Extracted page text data
Start of Block

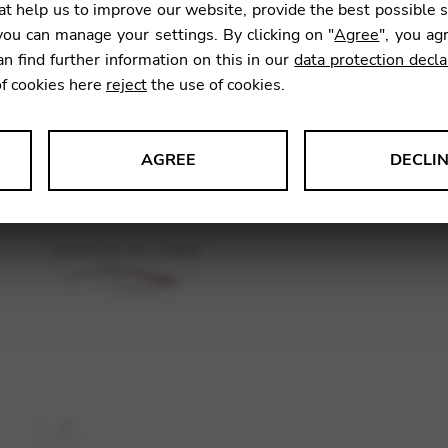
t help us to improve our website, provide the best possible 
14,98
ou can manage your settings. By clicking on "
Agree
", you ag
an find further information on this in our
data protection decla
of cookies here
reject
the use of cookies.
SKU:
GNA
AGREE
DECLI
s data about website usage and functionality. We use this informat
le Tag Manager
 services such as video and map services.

End of Block
Start of Block

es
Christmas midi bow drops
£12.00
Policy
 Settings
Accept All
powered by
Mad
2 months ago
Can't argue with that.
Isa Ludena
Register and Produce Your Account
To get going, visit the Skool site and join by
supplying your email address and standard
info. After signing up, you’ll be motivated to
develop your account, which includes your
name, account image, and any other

End of Block
Start of Block

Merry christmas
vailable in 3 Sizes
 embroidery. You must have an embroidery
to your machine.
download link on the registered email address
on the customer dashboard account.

End of Block

▸ EXERCISE INSTRUCTIONS
Out of the data above, set down the lines from the one with "vailable in 3 Sizes" to the one with "on the customer dashboard account.", both included, exactly as written and with no additions.

▸ EXERCISE OUTPUT
vailable in 3 Sizes
 embroidery. You must have an embroidery
to your machine.
download link on the registered email address
on the customer dashboard account.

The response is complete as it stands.